## TASK REQUIREMENTS
The records that follow are to be repeated exactly, without any pictures.

## GIVEN RECORDS
== == ==
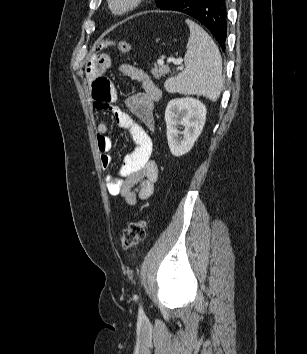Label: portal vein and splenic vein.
<instances>
[{
	"label": "portal vein and splenic vein",
	"mask_w": 307,
	"mask_h": 354,
	"mask_svg": "<svg viewBox=\"0 0 307 354\" xmlns=\"http://www.w3.org/2000/svg\"><path fill=\"white\" fill-rule=\"evenodd\" d=\"M182 62H183V59H182V58H178V59H175V58H168V59H167V63H173V64H175V65H181ZM158 64L163 65V64H164L163 60H159V61H158Z\"/></svg>",
	"instance_id": "1"
}]
</instances>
== == ==
## TASK ANSWER
Label: portal vein and splenic vein.
<instances>
[{
	"label": "portal vein and splenic vein",
	"mask_w": 307,
	"mask_h": 354,
	"mask_svg": "<svg viewBox=\"0 0 307 354\" xmlns=\"http://www.w3.org/2000/svg\"><path fill=\"white\" fill-rule=\"evenodd\" d=\"M182 62H183V59H182V58H178V59H175V58H168V59H167V63H173V64H175V65H181ZM158 64L163 65V64H164L163 60H159V61H158Z\"/></svg>",
	"instance_id": "1"
}]
</instances>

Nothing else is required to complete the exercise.